- [Aim of the task] Nothing but the text of the records should come back; copy it exactly and leave the pictures out.

- [Material shown]
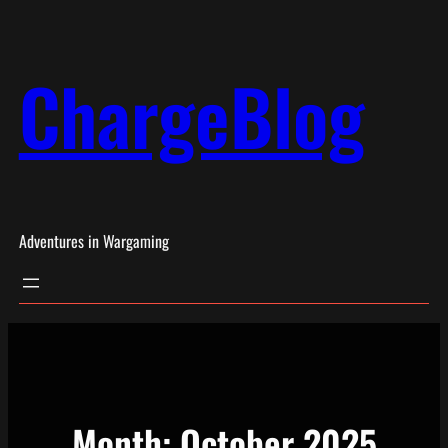
Skip
to
ChargeBlog
content
Adventures in Wargaming
Month:
October 2025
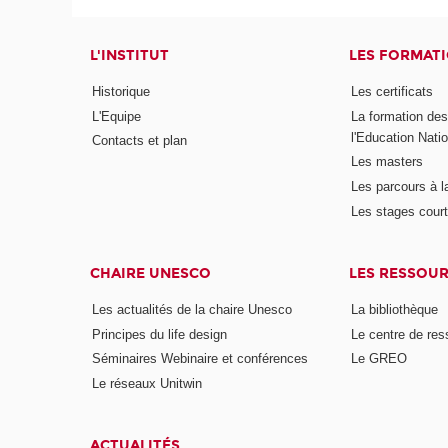
L'INSTITUT
LES FORMAT
Historique
Les certificats
L'Equipe
La formation de
l'Education Nati
Contacts et plan
Les masters
Les parcours à l
Les stages cour
CHAIRE UNESCO
LES RESSOU
Les actualités de la chaire Unesco
La bibliothèque
Principes du life design
Le centre de re
Séminaires Webinaire et conférences
Le GREO
Le réseaux Unitwin
ACTUALITÉS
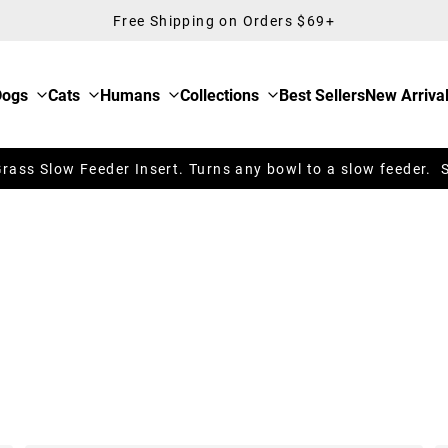
Free Shipping on Orders $69+
Dogs
Cats
Humans
Collections
Best Sellers
New Arriva
ass Slow Feeder Insert. Turns any bowl to a slow feeder. 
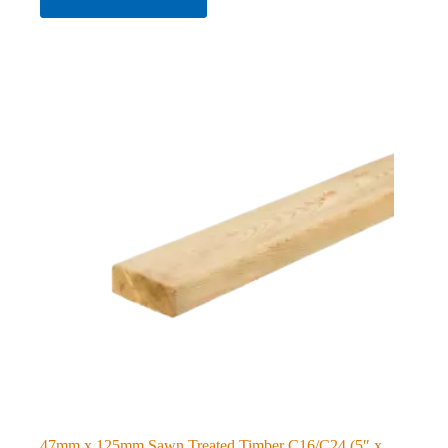
47mm x 125mm Sawn Treated Timber C16/C24 (5″ x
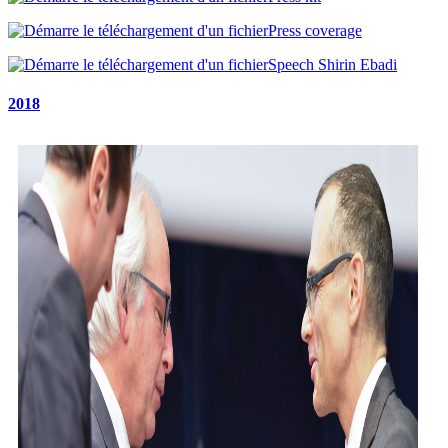
Press coverage
Speech Shirin Ebadi
2018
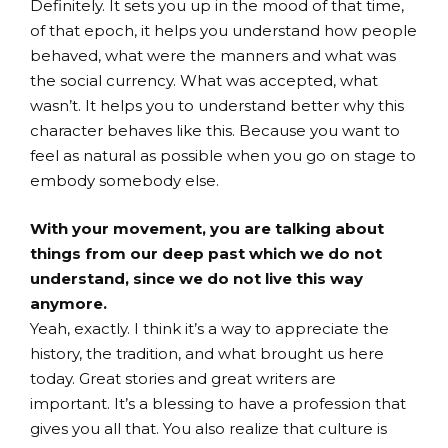
Definitely. It sets you up in the mood of that time,
of that epoch, it helps you understand how people
behaved, what were the manners and what was
the social currency. What was accepted, what
wasn’t. It helps you to understand better why this
character behaves like this. Because you want to
feel as natural as possible when you go on stage to
embody somebody else.
With your movement, you are talking about
things from our deep past which we do not
understand, since we do not live this way
anymore.
Yeah, exactly. I think it’s a way to appreciate the
history, the tradition, and what brought us here
today. Great stories and great writers are
important. It’s a blessing to have a profession that
gives you all that. You also realize that culture is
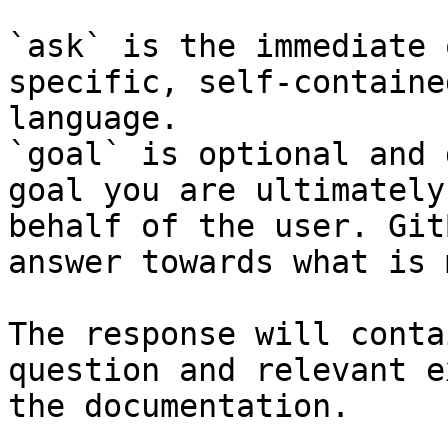
`ask` is the immediate 
specific, self-containe
language.

`goal` is optional and 
goal you are ultimately
behalf of the user. Git
answer towards what is 
The response will conta
question and relevant e
the documentation.
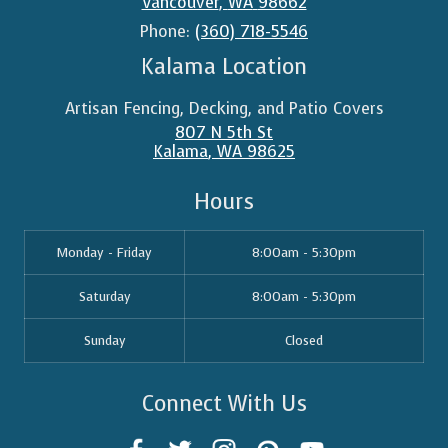
Vancouver
,
WA
98662
Phone:
(360) 718-5546
Kalama Location
Artisan Fencing, Decking, and Patio Covers
807 N 5th St
Kalama
,
WA
98625
Hours
Monday - Friday
8:00am - 5:30pm
Saturday
8:00am - 5:30pm
Sunday
Closed
Connect With Us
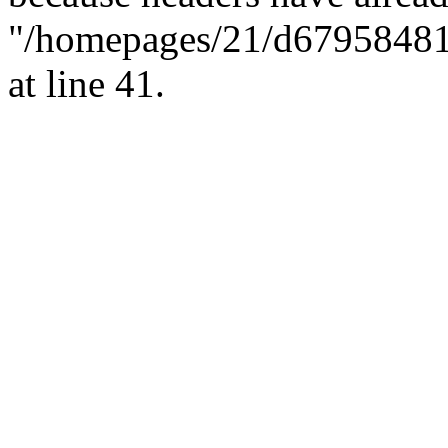
"/homepages/21/d679584818/
at line 41.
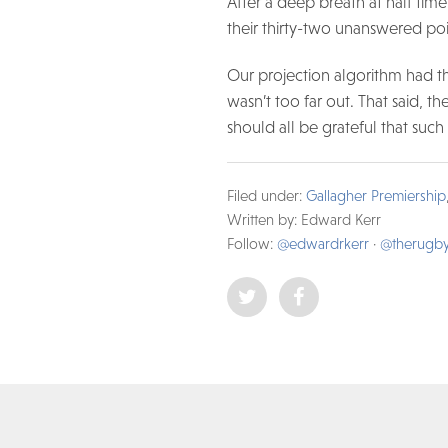
After a deep breath at half ti
their thirty-two unanswered po
Our projection algorithm had thi
wasn’t too far out. That said, th
should all be grateful that such
Filed under:
Gallagher Premiership
Written by: Edward Kerr
Follow:
@edwardrkerr
·
@therugb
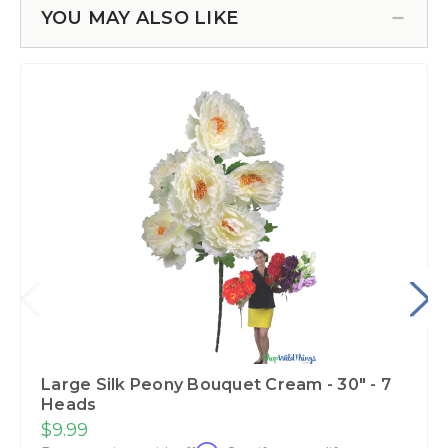
YOU MAY ALSO LIKE
Large Silk Peony Bouquet Cream - 30" - 7
Heads
$9.99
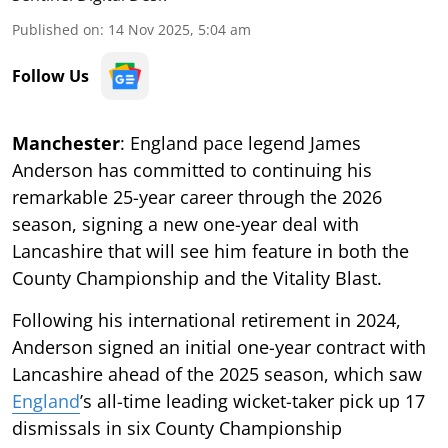
Published on
:
14 Nov 2025, 5:04 am
Follow Us
Manchester
: England pace legend James
Anderson has committed to continuing his
remarkable 25-year career through the 2026
season, signing a new one-year deal with
Lancashire that will see him feature in both the
County Championship and the Vitality Blast.
Following his international retirement in 2024,
Anderson signed an initial one-year contract with
Lancashire ahead of the 2025 season, which saw
England
’s all-time leading wicket-taker pick up 17
dismissals in six County Championship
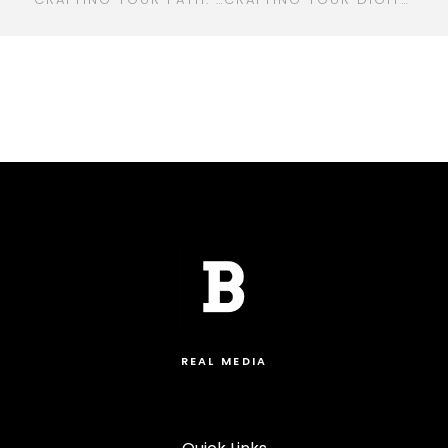
REAL MEDIA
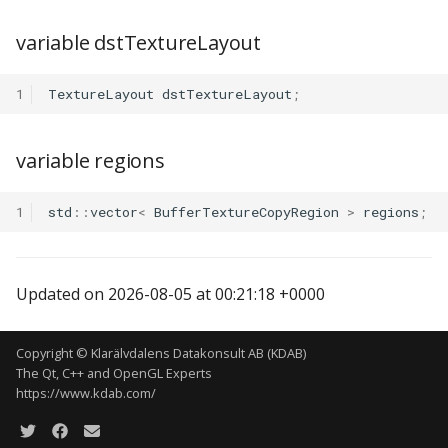
variable dstTextureLayout
1
TextureLayout
dstTextureLayout
;
variable regions
1
std
::
vector
<
BufferTextureCopyRegion
>
regions
;
Updated on 2026-08-05 at 00:21:18 +0000
Copyright © Klarälvdalens Datakonsult AB (KDAB)
The Qt, C++ and OpenGL Experts
https://www.kdab.com/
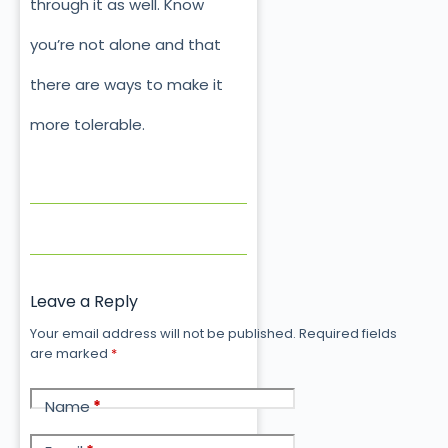
through it as well. Know
you’re not alone and that
there are ways to make it
more tolerable.
Leave a Reply
Your email address will not be published.
Required fields
are marked
*
Name
*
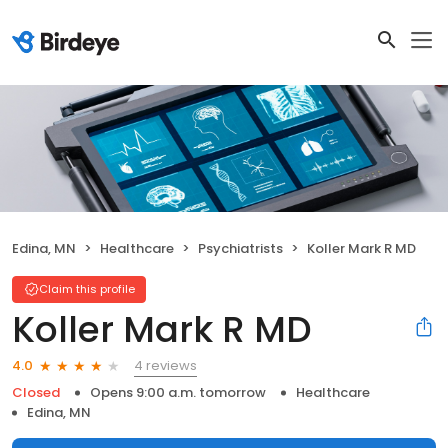
Edina, MN
Healthcare
Psychiatrists
Koller Mark R MD
Claim this profile
Koller Mark R MD
4 reviews
4.0
Closed
Opens 9:00 a.m. tomorrow
Healthcare
Edina, MN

- [Response to the exercise]
Skip
to
ChargeBlog
content
Adventures in Wargaming
Month:
October 2025
L'INSTITUT
LES FORMAT
Historique
Les certificats
L'Equipe
La formation de
l'Education Nati
Contacts et plan
Les masters
Les parcours à l
Les stages cour
CHAIRE UNESCO
LES RESSOU
Les actualités de la chaire Unesco
La bibliothèque
Principes du life design
Le centre de re
Séminaires Webinaire et conférences
Le GREO
Le réseaux Unitwin
ACTUALITÉS
Free Shipping on Orders $69+
Dogs
Cats
Humans
Collections
Best Sellers
New Arriva
ass Slow Feeder Insert. Turns any bowl to a slow feeder. 
47mm x 125mm Sawn Treated Timber C16/C24 (5″ x
Press coverage
Speech Shirin Ebadi
2018
Definitely. It sets you up in the mood of that time,
of that epoch, it helps you understand how people
behaved, what were the manners and what was
the social currency. What was accepted, what
wasn’t. It helps you to understand better why this
character behaves like this. Because you want to
feel as natural as possible when you go on stage to
embody somebody else.
With your movement, you are talking about
things from our deep past which we do not
understand, since we do not live this way
anymore.
Yeah, exactly. I think it’s a way to appreciate the
history, the tradition, and what brought us here
today. Great stories and great writers are
important. It’s a blessing to have a profession that
gives you all that. You also realize that culture is
`ask` is the immediate 
specific, self-containe
language.

`goal` is optional and 
goal you are ultimately
behalf of the user. Git
answer towards what is 
The response will conta
question and relevant e
the documentation.
Vancouver
,
WA
98662
Phone:
(360) 718-5546
Kalama Location
Artisan Fencing, Decking, and Patio Covers
807 N 5th St
Kalama
,
WA
98625
Hours
Monday - Friday
8:00am - 5:30pm
Saturday
8:00am - 5:30pm
Sunday
Closed
Connect With Us
"/homepages/21/d679584818/
at line 41.
After a deep breath at half ti
their thirty-two unanswered po
Our projection algorithm had thi
wasn’t too far out. That said, th
should all be grateful that such
Filed under:
Gallagher Premiership
Written by: Edward Kerr
Follow:
@edwardrkerr
·
@therugb
YOU MAY ALSO LIKE
Large Silk Peony Bouquet Cream - 30" - 7
Heads
$9.99
Published on
:
14 Nov 2025, 5:04 am
Follow Us
Manchester
: England pace legend James
Anderson has committed to continuing his
remarkable 25-year career through the 2026
season, signing a new one-year deal with
Lancashire that will see him feature in both the
County Championship and the Vitality Blast.
Following his international retirement in 2024,
Anderson signed an initial one-year contract with
Lancashire ahead of the 2025 season, which saw
England
’s all-time leading wicket-taker pick up 17
dismissals in six County Championship
REAL MEDIA
variable dstTextureLayout
1
TextureLayout
dstTextureLayout
;
variable regions
1
std
::
vector
<
BufferTextureCopyRegion
>
regions
;
Updated on 2026-08-05 at 00:21:18 +0000
Copyright © Klarälvdalens Datakonsult AB (KDAB)
The Qt, C++ and OpenGL Experts
https://www.kdab.com/
through it as well. Know
you’re not alone and that
there are ways to make it
more tolerable.
Leave a Reply
Your email address will not be published.
Required fields
are marked
*
Name
*
Edina, MN
Healthcare
Psychiatrists
Koller Mark R MD
Claim this profile
Koller Mark R MD
4 reviews
4.0
Closed
Opens 9:00 a.m. tomorrow
Healthcare
Edina, MN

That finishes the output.